**Exercise instructions**
Wherever "haben" turns up in the entries, copy out the line that holds it.

Saved entries
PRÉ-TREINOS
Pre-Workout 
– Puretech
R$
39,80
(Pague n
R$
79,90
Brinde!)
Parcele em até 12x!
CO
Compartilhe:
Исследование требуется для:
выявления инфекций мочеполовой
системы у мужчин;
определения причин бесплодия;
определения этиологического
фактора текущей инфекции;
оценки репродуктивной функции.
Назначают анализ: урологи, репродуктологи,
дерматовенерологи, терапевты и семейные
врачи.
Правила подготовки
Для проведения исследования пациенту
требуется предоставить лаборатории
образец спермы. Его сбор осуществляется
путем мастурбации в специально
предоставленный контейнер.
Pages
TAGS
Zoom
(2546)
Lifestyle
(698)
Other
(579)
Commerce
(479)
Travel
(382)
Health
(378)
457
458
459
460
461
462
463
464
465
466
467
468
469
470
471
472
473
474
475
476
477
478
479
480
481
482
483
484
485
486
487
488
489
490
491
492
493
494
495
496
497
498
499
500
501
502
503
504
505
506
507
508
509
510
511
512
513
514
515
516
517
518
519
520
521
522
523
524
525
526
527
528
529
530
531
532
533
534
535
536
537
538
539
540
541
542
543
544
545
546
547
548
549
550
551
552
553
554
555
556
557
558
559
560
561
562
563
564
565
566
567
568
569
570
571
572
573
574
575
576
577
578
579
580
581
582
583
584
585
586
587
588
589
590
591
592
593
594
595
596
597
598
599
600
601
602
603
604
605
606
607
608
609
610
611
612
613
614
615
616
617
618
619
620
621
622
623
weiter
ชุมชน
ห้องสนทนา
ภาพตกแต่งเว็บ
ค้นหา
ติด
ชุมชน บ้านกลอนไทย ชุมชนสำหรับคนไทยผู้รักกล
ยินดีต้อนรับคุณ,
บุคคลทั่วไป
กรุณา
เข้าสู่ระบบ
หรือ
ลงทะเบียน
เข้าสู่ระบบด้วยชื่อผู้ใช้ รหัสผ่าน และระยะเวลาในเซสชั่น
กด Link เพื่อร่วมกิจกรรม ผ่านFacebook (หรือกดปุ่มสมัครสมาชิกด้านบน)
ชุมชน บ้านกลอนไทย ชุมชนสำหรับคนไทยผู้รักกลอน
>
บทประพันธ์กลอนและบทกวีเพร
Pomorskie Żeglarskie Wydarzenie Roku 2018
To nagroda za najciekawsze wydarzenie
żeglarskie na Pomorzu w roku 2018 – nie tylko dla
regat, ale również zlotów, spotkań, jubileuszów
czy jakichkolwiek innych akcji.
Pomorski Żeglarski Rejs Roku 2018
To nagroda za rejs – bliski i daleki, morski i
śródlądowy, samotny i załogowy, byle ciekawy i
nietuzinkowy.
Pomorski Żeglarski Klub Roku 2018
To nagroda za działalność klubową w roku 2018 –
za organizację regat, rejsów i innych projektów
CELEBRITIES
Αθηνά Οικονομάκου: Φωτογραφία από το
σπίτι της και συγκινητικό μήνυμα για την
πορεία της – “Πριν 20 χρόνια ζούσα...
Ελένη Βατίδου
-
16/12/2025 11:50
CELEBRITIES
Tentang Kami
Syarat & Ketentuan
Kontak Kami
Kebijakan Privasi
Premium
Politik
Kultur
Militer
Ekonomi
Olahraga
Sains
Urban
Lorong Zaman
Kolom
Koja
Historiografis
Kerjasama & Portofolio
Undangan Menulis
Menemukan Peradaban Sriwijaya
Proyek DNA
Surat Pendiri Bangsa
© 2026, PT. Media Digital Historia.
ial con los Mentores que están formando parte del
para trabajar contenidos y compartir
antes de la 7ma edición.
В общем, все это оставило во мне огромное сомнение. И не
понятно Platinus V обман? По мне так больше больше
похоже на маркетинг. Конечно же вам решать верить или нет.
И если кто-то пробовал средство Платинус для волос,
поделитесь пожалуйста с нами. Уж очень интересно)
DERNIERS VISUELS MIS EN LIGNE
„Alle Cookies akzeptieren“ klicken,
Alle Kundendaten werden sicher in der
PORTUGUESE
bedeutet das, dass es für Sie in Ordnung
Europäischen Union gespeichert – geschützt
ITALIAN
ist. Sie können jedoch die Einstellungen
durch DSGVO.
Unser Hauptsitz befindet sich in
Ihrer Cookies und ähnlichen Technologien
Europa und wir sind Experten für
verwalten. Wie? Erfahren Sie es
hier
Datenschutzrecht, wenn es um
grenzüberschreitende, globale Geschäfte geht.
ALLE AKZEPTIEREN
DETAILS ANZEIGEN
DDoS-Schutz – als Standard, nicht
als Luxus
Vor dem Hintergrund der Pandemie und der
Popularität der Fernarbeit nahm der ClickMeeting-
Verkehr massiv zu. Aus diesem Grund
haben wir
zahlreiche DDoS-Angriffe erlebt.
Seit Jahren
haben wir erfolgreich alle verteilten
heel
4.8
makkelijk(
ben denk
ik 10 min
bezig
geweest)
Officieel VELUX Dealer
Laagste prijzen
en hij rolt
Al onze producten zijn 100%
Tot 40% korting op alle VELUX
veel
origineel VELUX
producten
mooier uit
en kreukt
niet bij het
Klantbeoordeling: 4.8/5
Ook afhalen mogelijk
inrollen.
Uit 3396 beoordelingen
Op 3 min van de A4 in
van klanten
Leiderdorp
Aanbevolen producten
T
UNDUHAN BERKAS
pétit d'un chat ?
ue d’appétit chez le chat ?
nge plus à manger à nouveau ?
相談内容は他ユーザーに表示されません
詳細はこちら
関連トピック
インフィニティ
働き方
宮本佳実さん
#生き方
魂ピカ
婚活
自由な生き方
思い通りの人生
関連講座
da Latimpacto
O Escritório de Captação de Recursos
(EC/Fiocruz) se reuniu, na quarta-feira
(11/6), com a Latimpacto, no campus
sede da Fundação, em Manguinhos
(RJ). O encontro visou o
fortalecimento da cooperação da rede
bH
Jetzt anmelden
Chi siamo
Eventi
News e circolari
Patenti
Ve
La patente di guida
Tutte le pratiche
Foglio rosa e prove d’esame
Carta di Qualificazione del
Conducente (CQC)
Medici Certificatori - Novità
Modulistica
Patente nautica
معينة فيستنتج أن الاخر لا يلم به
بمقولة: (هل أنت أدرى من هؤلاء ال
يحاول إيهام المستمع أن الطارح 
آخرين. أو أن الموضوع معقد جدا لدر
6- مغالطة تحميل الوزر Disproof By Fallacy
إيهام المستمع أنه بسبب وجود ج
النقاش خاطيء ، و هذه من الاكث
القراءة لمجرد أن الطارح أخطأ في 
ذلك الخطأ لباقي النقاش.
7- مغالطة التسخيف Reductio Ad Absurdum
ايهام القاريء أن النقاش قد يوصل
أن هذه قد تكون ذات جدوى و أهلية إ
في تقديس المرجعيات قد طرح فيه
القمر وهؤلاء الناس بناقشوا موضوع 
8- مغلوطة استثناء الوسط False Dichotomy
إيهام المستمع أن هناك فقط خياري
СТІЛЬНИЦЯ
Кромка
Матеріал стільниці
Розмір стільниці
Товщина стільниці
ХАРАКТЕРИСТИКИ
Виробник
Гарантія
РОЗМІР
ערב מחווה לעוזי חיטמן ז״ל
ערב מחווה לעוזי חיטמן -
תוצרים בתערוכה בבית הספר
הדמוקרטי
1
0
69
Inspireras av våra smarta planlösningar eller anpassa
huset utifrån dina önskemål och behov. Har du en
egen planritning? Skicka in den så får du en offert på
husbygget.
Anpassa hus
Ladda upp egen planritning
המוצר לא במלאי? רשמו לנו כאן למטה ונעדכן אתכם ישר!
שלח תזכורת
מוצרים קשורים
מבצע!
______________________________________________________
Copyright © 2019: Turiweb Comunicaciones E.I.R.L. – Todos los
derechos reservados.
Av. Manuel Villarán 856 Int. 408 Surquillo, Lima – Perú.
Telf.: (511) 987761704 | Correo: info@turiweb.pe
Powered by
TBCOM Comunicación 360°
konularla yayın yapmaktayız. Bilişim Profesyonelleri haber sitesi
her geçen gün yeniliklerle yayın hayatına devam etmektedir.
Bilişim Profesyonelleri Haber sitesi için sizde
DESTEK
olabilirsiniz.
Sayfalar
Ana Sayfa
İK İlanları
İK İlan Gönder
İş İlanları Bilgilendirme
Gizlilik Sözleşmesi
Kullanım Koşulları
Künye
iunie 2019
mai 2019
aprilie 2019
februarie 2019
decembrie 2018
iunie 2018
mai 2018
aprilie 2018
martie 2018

**Exercise result**
haben wir
haben wir erfolgreich alle verteilten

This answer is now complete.